The fifth step is to check for outliers. There are multiple ways of checking the outliers, the graphical method vis presented here. Two continuous variables (`Metascore` and `Runtime`) have been select to be checked for outliers by evaluating a histogram for each column.    

In [None]:
# Distribution of Metascores 
plt.hist(df_movies['Metascore'],bins = 25)
plt.show()

In [None]:
# Distribution of Runtimes 
plt.hist(df_movies['Runtime'],bins = 25)
plt.show()

### 6. Outlier Treatment


The next step is to treat the outliers observed in the previous step. There are different ways of treating the outliers such as:     
1. Capping the minimum and maximum value limits
2. Removing the rows with outlier values   


Although there is nothing off with the distribution of Metascores, for illustration purposes, the minimum `Metascore` value is capped at 65.    

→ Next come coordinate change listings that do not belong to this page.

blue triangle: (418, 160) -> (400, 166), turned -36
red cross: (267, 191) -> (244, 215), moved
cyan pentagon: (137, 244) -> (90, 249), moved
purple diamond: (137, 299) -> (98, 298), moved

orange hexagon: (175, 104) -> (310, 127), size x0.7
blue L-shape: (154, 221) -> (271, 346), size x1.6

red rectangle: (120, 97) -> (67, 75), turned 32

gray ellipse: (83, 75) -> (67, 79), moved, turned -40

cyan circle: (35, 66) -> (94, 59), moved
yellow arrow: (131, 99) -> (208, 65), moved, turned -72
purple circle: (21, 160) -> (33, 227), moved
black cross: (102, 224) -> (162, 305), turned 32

And with respect to the Runtimes, any rows with a `Runtime` in excess of 200 is deleted as are rows with a `Runtime` of less than 60.   



In [None]:
# Capping the minimum Metascore to 65
df_movies.loc[df_movies['Metascore'] < 65,'Metascore'] = 65

#check the minimum score 
df_movies['Metascore'].min()
# output : 65.0

In [53]:
# Dropping any rows where Runtime exceeeds 200 or is below 60
df_movies.drop(df_movies[(df_movies.Runtime > 200) | (df_movies.Runtime < 60)].index, inplace=True)  


In [None]:
# distribution of Runtimes 
plt.hist(df_movies['Runtime'],bins = 25)
plt.show()

###7. Who    


The seventh step to answer are questions related to people, members, stakeholders, etc. 

In films, there are actors, directors, and cast members.  Some 'who' questions to raise could include:  

* Who has directed the most number of top IMDB movies? (univariate)    


* Who has acted in most top IMDB movies? (univariate)    


* Which Actor-Director combination has the most top IMDB movies? (bivariate)    


* Who provided the most music in top IMDB movies ? (Data not available)    


And More …    



*to use the code in the following snippet, extraction of data values from the `Cast` column would be required as a preliminary transformation.*


In [None]:
### >>> The sample code here relies on columns in the original dataset used by Anmol Tomar
### >>> The columns required by the code in this snippet are not available in the Kaggle dataset

## Who has directed the most number of top IMDB movies ?
# df_movies.groupby(['Director']).agg({'Series_Title':'count'}).reset_index().rename(columns = {'Series_Title':'count'}).\
# sort_values('count',ascending = False).head(5)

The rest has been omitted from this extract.